According to TLS-RGs prognostic risk model and clinicopathological features, we established a fresh nomogram for CM patients 1-, 3-, and 5-year OS predicting (Fig. 7A). The calibration curve showed the consistency of predicted and actual OS, suggesting the perfect stability of the nomogram (Fig. 7B). Concordance index (C-index) suggested that risk score had higher C-index compared to other clinicopathological characteristics (Fig. 7C). Decision curve analysis (DCA) revealed a satisfactory predictive capacity of nomogram in evaluating survival probability (Fig. 7D). The AUC of nomogram was 0.793, which was higher than risk score (Fig. 7E). Time- dependent ROC curve analysis suggested that the AUC was 0.696, 0.645 and 0.663 for the 1-, 3-, and 5-years ROC, respectively (Fig. 7F). These results indicated that the nomogram is reliable and precise in predicting survival probability of CM patients.

Figure 7
figure 7

Nomogram model based on TLS-RGs risk score and clinicopathological characteristics for CM patients. (A) A hybrid nomogram model to evaluate survival probability of CM patients based on TLS-RGs prognostic signature and clinicopathological characteristics. (B) Calibration curve to test the stability of nomogram result. (C) Concordance index (C-index) and (D) Decision curve analysis (DCA) for the nomogram. (E) ROC curve of TLS-RGs risk model and nomogram. (F) Time-dependent ROC curve.
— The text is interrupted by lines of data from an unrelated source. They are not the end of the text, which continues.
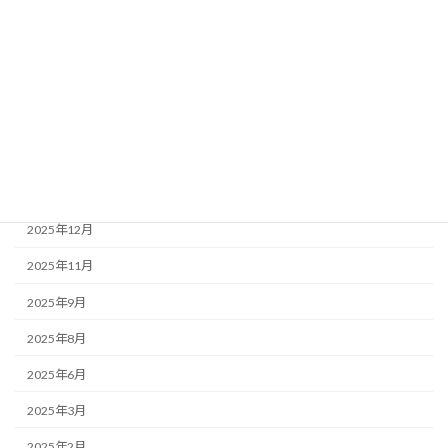
2026年7月
2026年6月
2026年5月
2026年4月
2026年3月
2026年1月
2025年12月
2025年11月
2025年9月
2025年8月
2025年6月
2025年3月
2025年2月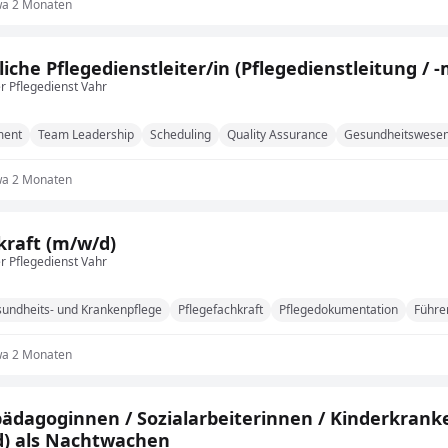
wa 2 Monaten
liche Pflegedienstleiter/in (Pflegedienstleitung 
 Pflegedienst Vahr
ment
Team Leadership
Scheduling
Quality Assurance
Gesundheitswese
wa 2 Monaten
kraft (m/w/d)
 Pflegedienst Vahr
undheits- und Krankenpflege
Pflegefachkraft
Pflegedokumentation
Führe
wa 2 Monaten
pädagoginnen / Sozialarbeiterinnen / Kinderkrank
) als Nachtwachen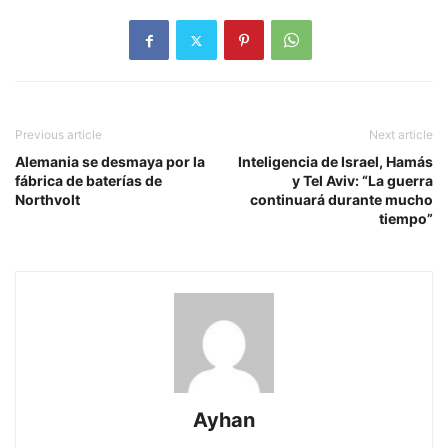
Previous article
Next article
Alemania se desmaya por la
Inteligencia de Israel, Hamás
fábrica de baterías de
y Tel Aviv: “La guerra
Northvolt
continuará durante mucho
tiempo”
Ayhan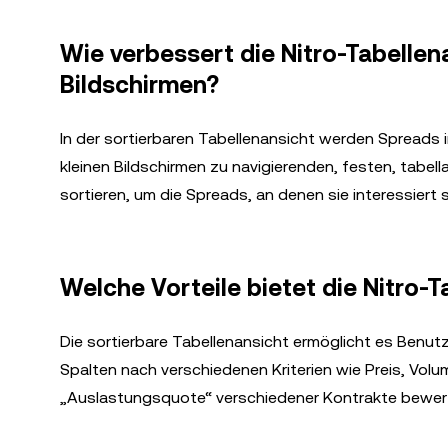
Wie verbessert die Nitro-Tabellen
Bildschirmen?
In der sortierbaren Tabellenansicht werden Spreads i
kleinen Bildschirmen zu navigierenden, festen, tabell
sortieren, um die Spreads, an denen sie interessiert s
Welche Vorteile bietet die Nitro-
Die sortierbare Tabellenansicht ermöglicht es Benut
Spalten nach verschiedenen Kriterien wie Preis, Volum
„Auslastungsquote“ verschiedener Kontrakte bewert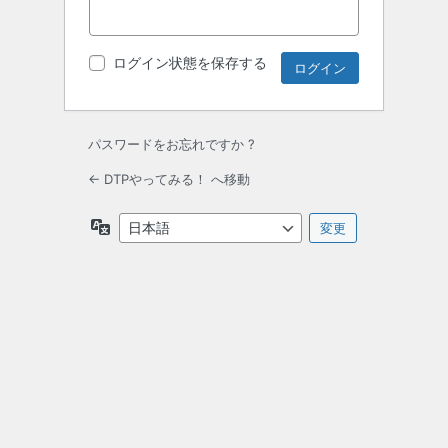
ログイン状態を保存する
パスワードをお忘れですか ?
← DTPやってみる！ へ移動
言
語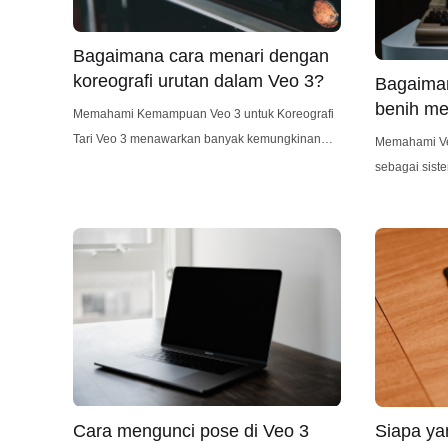
batas
Bagaimana cara menari dengan
koreografi urutan dalam Veo 3?
Bagaiman
benih m
Memahami Kemampuan Veo 3 untuk Koreografi
Veo 3?
Tari Veo 3 menawarkan banyak kemungkinan
Memahami Veo 
bagi koreografer yang ingin menangkap,
sebagai siste
menganalisis, dan menyempurnakan urutan tari
yang bersifa
mereka. Berbeda dengan pengaturan
bergantung p
perekaman video tradisional, kamera bertenaga
proses, mulai
AI Veo 3 secara otomatis melacak aksi,
hingga mensi
memberikan pandangan sudut lebar dari seluruh
Tanpa adanya
ruang tari tanpa memerlukan panning atau
ketidakpastia
repetitif dan 
Cara mengunci pose di Veo 3
Siapa ya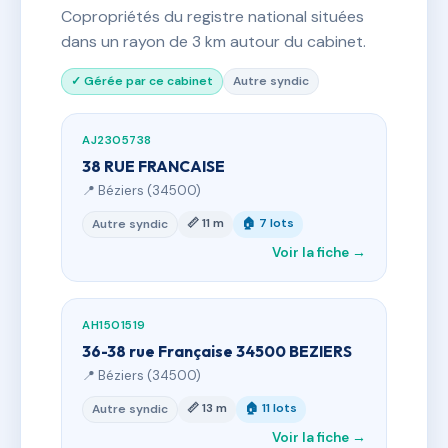
Copropriétés du registre national situées
dans un rayon de 3 km autour du cabinet.
✓ Gérée par ce cabinet
Autre syndic
AJ2305738
38 RUE FRANCAISE
📍 Béziers (34500)
📏 11 m
🏠 7 lots
Autre syndic
Voir la fiche →
AH1501519
36-38 rue Française 34500 BEZIERS
📍 Béziers (34500)
📏 13 m
🏠 11 lots
Autre syndic
Voir la fiche →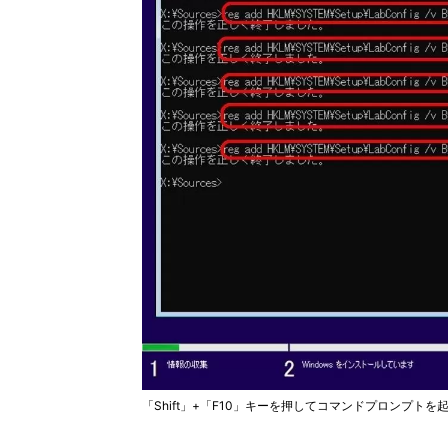
「Shift」+「F10」キーを押してコマンドプロンプト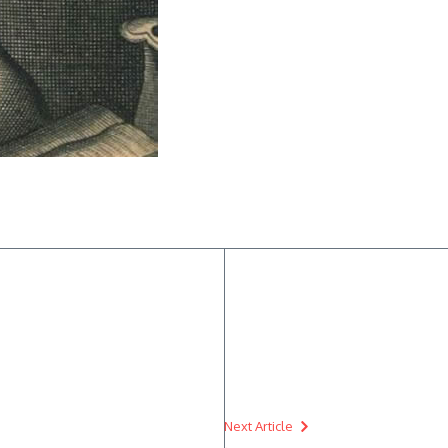
Next Article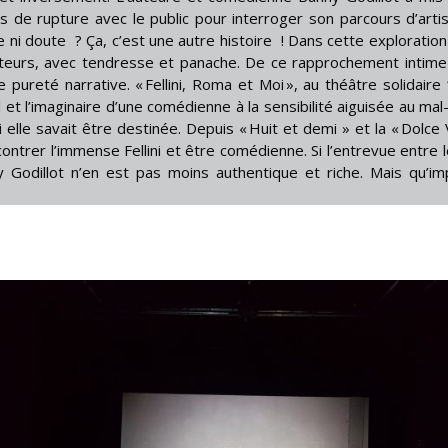
 de rupture avec le public pour interroger son parcours d’artis
e ni doute ? Ça, c’est une autre histoire ! Dans cette exploration
acteurs, avec tendresse et panache. De ce rapprochement intime
e pureté narrative. « Fellini, Roma et Moi », au théâtre solidaire
 et l’imaginaire d’une comédienne à la sensibilité aiguisée au mal
lle savait être destinée. Depuis « Huit et demi » et la « Dolce Vi
ontrer l’immense Fellini et être comédienne. Si l’entrevue entre 
ny Godillot n’en est pas moins authentique et riche. Mais qu’im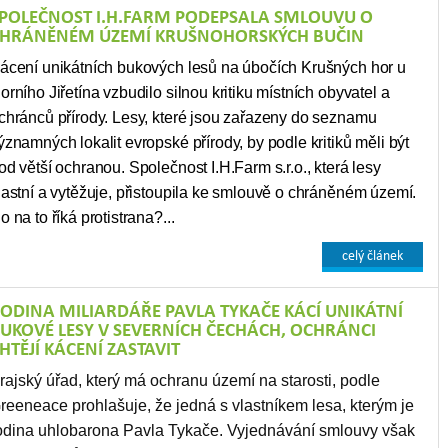
POLEČNOST I.H.FARM PODEPSALA SMLOUVU O
HRÁNĚNÉM ÚZEMÍ KRUŠNOHORSKÝCH BUČIN
ácení unikátních bukových lesů na úbočích Krušných hor u
orního Jiřetína vzbudilo silnou kritiku místních obyvatel a
chránců přírody. Lesy, které jsou zařazeny do seznamu
ýznamných lokalit evropské přírody, by podle kritiků měli být
od větší ochranou. Společnost I.H.Farm s.r.o., která lesy
lastní a vytěžuje, přistoupila ke smlouvě o chráněném území.
o na to říká protistrana?...
celý článek
ODINA MILIARDÁŘE PAVLA TYKAČE KÁCÍ UNIKÁTNÍ
UKOVÉ LESY V SEVERNÍCH ČECHÁCH, OCHRÁNCI
HTĚJÍ KÁCENÍ ZASTAVIT
rajský úřad, který má ochranu území na starosti, podle
reeneace prohlašuje, že jedná s vlastníkem lesa, kterým je
odina uhlobarona Pavla Tykače. Vyjednávání smlouvy však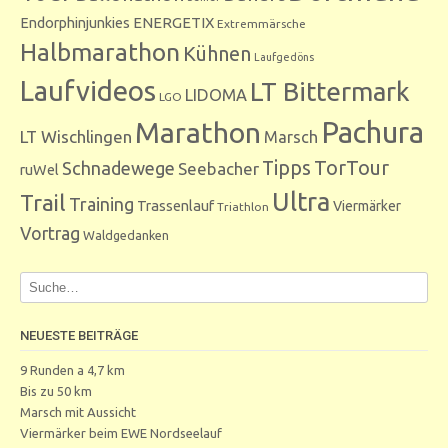
Endorphinjunkies
ENERGETIX
Extremmärsche
Halbmarathon
Kühnen
Laufgedöns
Laufvideos
LT Bittermark
LIDOMA
LGO
Marathon
Pachura
LT Wischlingen
Marsch
Tipps
TorTour
Schnadewege
Seebacher
ruWel
Ultra
Trail
Training
Trassenlauf
Viermärker
Triathlon
Vortrag
Waldgedanken
NEUESTE BEITRÄGE
9 Runden a 4,7 km
Bis zu 50 km
Marsch mit Aussicht
Viermärker beim EWE Nordseelauf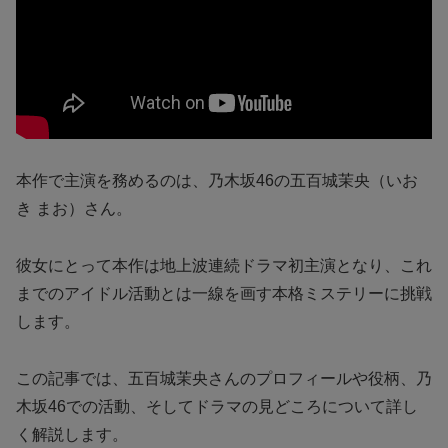
本作で主演を務めるのは、乃木坂46の五百城茉央（いお
き まお）さん。
彼女にとって本作は地上波連続ドラマ初主演となり、これ
までのアイドル活動とは一線を画す本格ミステリーに挑戦
します。
この記事では、五百城茉央さんのプロフィールや役柄、乃
木坂46での活動、そしてドラマの見どころについて詳し
く解説します。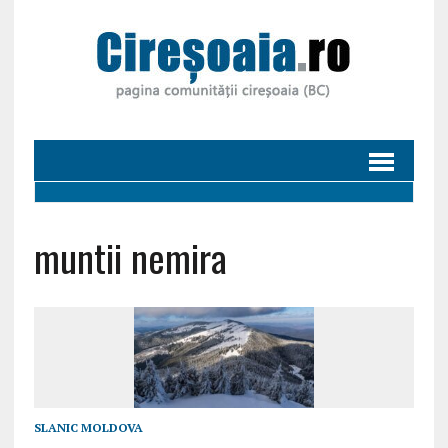
muntii nemira
SLANIC MOLDOVA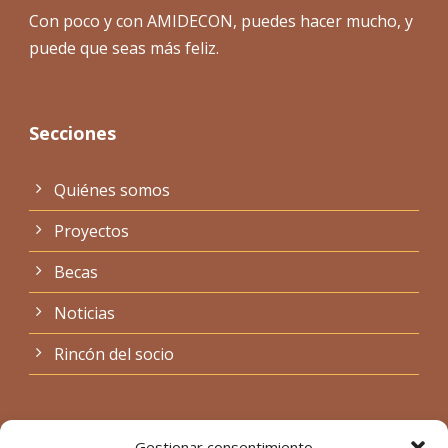
Con poco y con AMIDECON, puedes hacer mucho, y
puede que seas más feliz.
Secciones
Quiénes somos
Proyectos
Becas
Noticias
Rincón del socio
Legal
Gestionar consentimiento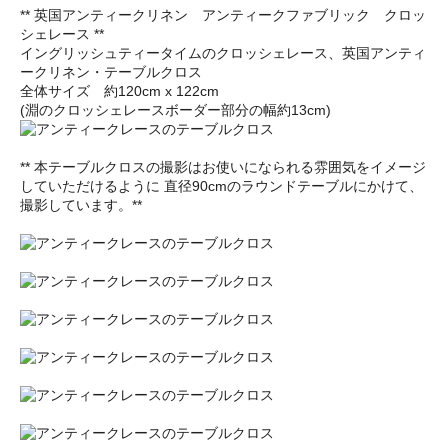
** 英国アンティークリネン アンティークファブリック クロッ
シェレース **
イングリッシュティータイムのクロッシェレース、英国アンティ
ークリネン・テーブルクロス
全体サイズ 約120cm x 122cm
(淵のクロッシェレースボーダー部分の幅約13cm)
** 本テーブルクロスの撮影はお使いになられる雰囲気をイメージ
していただけるように 直径90cmのラウンドテーブルにかけて、
撮影しています。**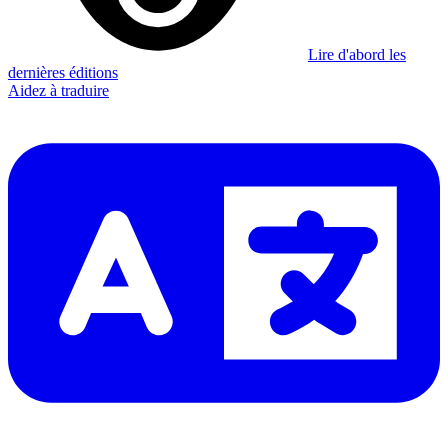
Lire d'abord les
dernières éditions
Aidez à traduire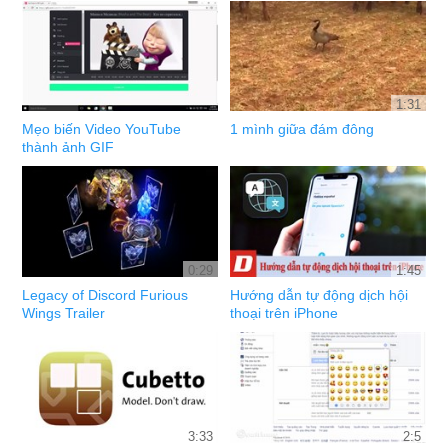
1:31
Mẹo biến Video YouTube
1 mình giữa đám đông
thành ảnh GIF
0:29
1:45
Legacy of Discord Furious
Hướng dẫn tự động dịch hội
Wings Trailer
thoại trên iPhone
3:33
2:5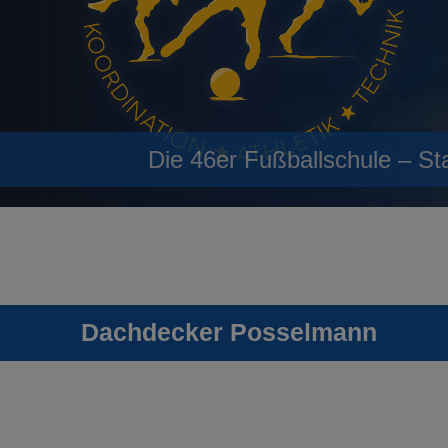
Die 46er Fußballschule – St
Dachdecker Posselmann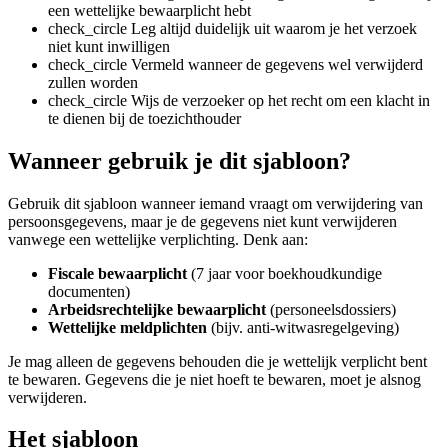
een wettelijke bewaarplicht hebt
check_circle
Leg altijd duidelijk uit waarom je het verzoek
niet kunt inwilligen
check_circle
Vermeld wanneer de gegevens wel verwijderd
zullen worden
check_circle
Wijs de verzoeker op het recht om een klacht in
te dienen bij de toezichthouder
Wanneer gebruik je dit sjabloon?
Gebruik dit sjabloon wanneer iemand vraagt om verwijdering van
persoonsgegevens, maar je de gegevens niet kunt verwijderen
vanwege een wettelijke verplichting. Denk aan:
Fiscale bewaarplicht
(7 jaar voor boekhoudkundige
documenten)
Arbeidsrechtelijke bewaarplicht
(personeelsdossiers)
Wettelijke meldplichten
(bijv. anti-witwasregelgeving)
Je mag alleen de gegevens behouden die je wettelijk verplicht bent
te bewaren. Gegevens die je niet hoeft te bewaren, moet je alsnog
verwijderen.
Het sjabloon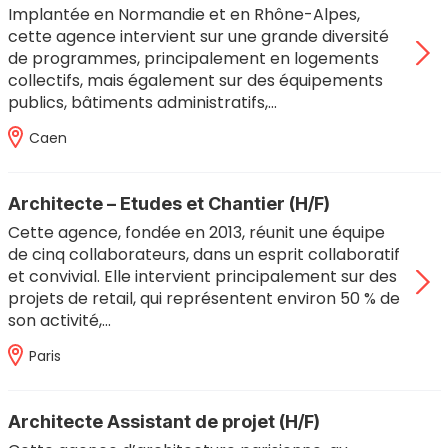
Implantée en Normandie et en Rhône-Alpes,
cette agence intervient sur une grande diversité
de programmes, principalement en logements
collectifs, mais également sur des équipements
publics, bâtiments administratifs,…
Caen
Architecte – Etudes et Chantier (H/F)
Cette agence, fondée en 2013, réunit une équipe
de cinq collaborateurs, dans un esprit collaboratif
et convivial. Elle intervient principalement sur des
projets de retail, qui représentent environ 50 % de
son activité,…
Paris
Architecte Assistant de projet (H/F)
Immune infiltration landscape analysis

We performed multiple immune assessment algorithms to investigate the correlation between the risk score and the tumor immune microenvironment in CM patients. In terms of TME scores, lower tumor purity, as well as higher immune, stromal, and ESTIMATE scores were observed in the low-risk group via ESTIMATE algorithm (Fig. 8A–D). Additionally, the CIBERSORT result indicated significant difference in proportion of tumor-infiltrating immune cells between high-and low-risk groups (Fig. 8E). The ssGSEA result indicated that patients with high-risk score had higher proportion of 23-type immune cells than those in low-risk group, indicating an immunosuppressed status of patients in the high-risk group (Fig. 8F).

Figure 8
figure 8

Immune infiltration and enrichment analysis in low- and high-risk groups. (A) ESTIMATE score, (B) immune score, (C) stromal score, and (D) tumor purity between the low- and high-risk groups. The proportions of immune cells by risk stratification were calculated by (E) CIBERSORT and (F) ssGSEA algorithms, respectively. (G) GO and (H) KEGG enrichment analysis of DEGs in low- and high-risk groups, the DEGs were set at |Fold Change|≥ 1 and P < 0.05. (Data sources: www.kegg.jp).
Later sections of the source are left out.